Arhoolie Records laid the foundation for the appreciation of American roots music.
Chris Strachwitz, folklorist, musicologist and founder of Arhoolie Records died on 7th May from heart failure. There is no way of knowing how many Americana UK readers have heard of Chris Strachwitz, but what is much clearer is the debt that any lover of American roots music owes him, Bob Dylan, Ry Cooder and Bonnie Raitt, amongst many others, certainly thought so. Through his Arhoolie Records, Chris Strachwitz became one of the most prolific field recordists since Alan Lomax, preserving music covering folk, blues Tejano, norteña, zydeco, gospel, country, jazz and other roots music in his field trips around Texas, Louisiana, and Mississippi. Ry Cooder decided to become a musician after hearing Arhoolie’s 1962 release, ‘Mississippi Big Joe Williams and His Nine String Guitar’, and Cooder nicknamed Strachwitz “El Fanatico” because of his dogged determination to record then unknown but culturally significant artists.
Arhoolie Records, named after a local name for a field holler, was founded in 1960 after Chris Strachwitz’s family emigrated to America in 1947 from their Lower Silesia home following the turmoil of Germany’s defeat in the Second World War. His interest in jazz and rhythm & blues was piqued as a student in Los Angeles. Arhoolie was also influential on the British blues boom of the sixties, bringing Mississippi Fred McDowell’s ‘You Gotta Move’ to the attention of the Rolling Stones, and when they recorded a version for ‘Sticky Fingers’, Chris Strachwitz made sure Mississippi Fred McDowell got all the royalties that he was due. As well as making his own field recordings, he also re-issued records by bluesmen Lowell Fulson and Big Joe Turner and old-time country and bluegrass records amongst others. Bonnie Raitt has said that Chris Strachwitz is a key reason why much of the music that inspired her survived long enough for her to hear it.

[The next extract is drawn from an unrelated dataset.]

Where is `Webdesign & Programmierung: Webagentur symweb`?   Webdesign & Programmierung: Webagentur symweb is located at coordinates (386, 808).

In many interviews, his dislike of modern pop music was clear, and he even coined the term “mouse music” to describe it. However, Arhoolie Records did have some significant commercial successes, the profits from which were ploughed back into the label. One such success resulted from a 1965 session with a local San Francisco folk musician called Joe McDonald. Arhoolie was given the publishing for the tracks recorded at the session, which just happen to include the first recorded version of the counter-culture anthem ‘I-Feel-Like-I’m-Fixin’-to-Die-Rag’ and a big hit at the Woodstock festival for Country Joe and the Fish. Chris Strachwitz himself received numerous awards during his life including being a non-playing member of the Blues Hall of Fame, and a Grammy Trustees Award for his contribution to recording music other than performance. In 1995 he founded the Arhoolie Foundation “to document, preserve, present and disseminate authentic traditional and regional vernacular music.” with Bob Dylan, Bonnie Raitt and Linda Ronstadt as advisors. In 2016 Chris Strachwitz sold his interest in Arhoolie Records to Smithsonian Folkways.

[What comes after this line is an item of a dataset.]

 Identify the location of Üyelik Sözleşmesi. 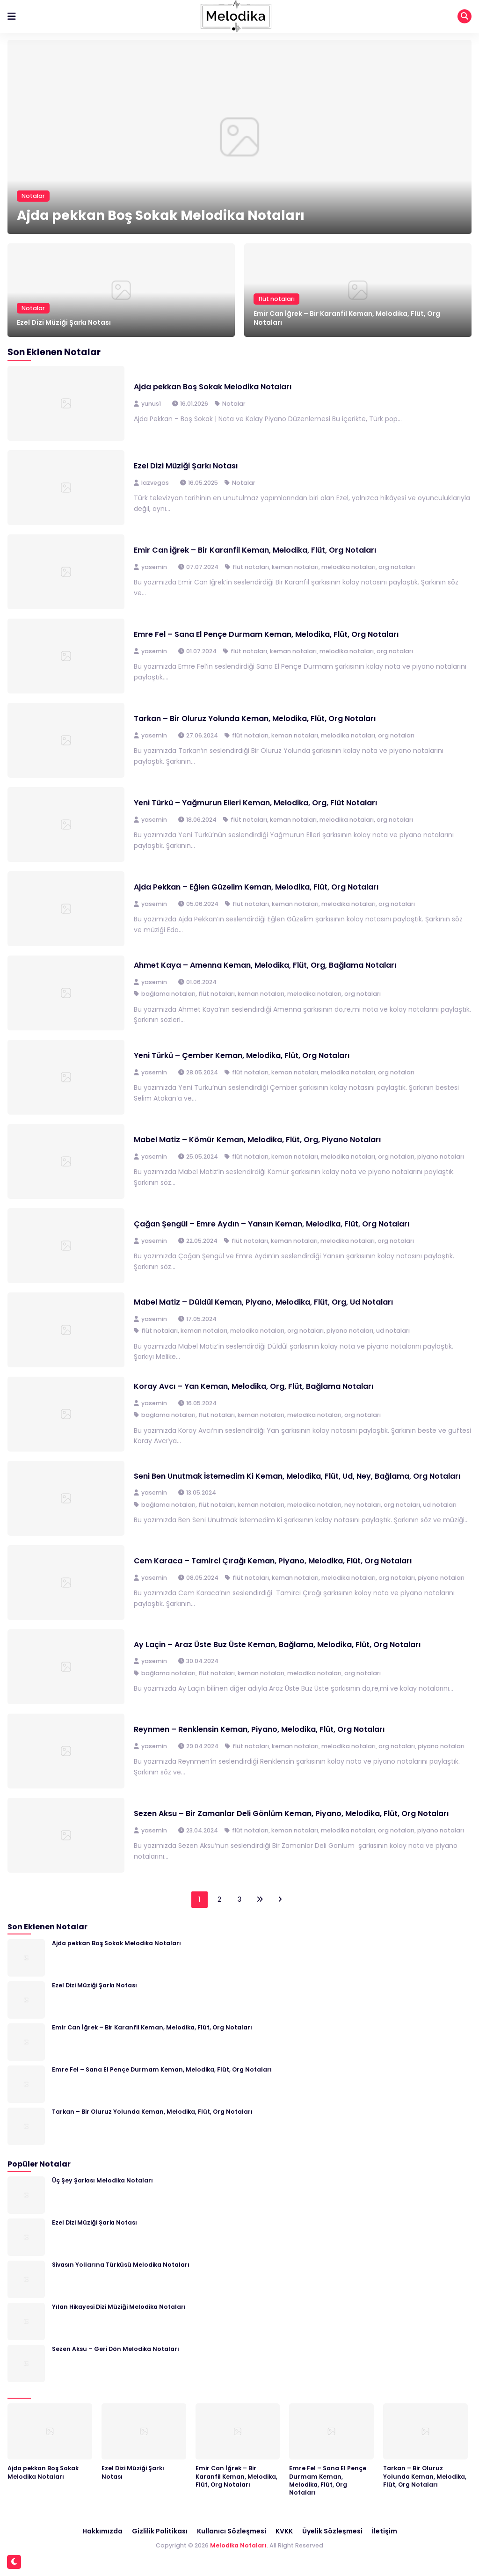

It is impossible to list the artists that recorded or were reissued by Arhoolie Records, but our ability to enjoy and appreciate cajun and zydeco artists of the calibre of Clifton Chenier and Amédé Ardoin, together with Tejano music by Flaco Jimenez and country music by Rose Maddox as well as the blues of Big Joe Williams is all down to Chris Strachwitz, and without these, and many similar artists, the music of artists like Bob Dylan, Bonnie Raitt, and Ry Cooder would not have had such productive roots to draw on. It is possible we would all have been forced to listen to “mouse music” without Chris Strachwitz’s influence.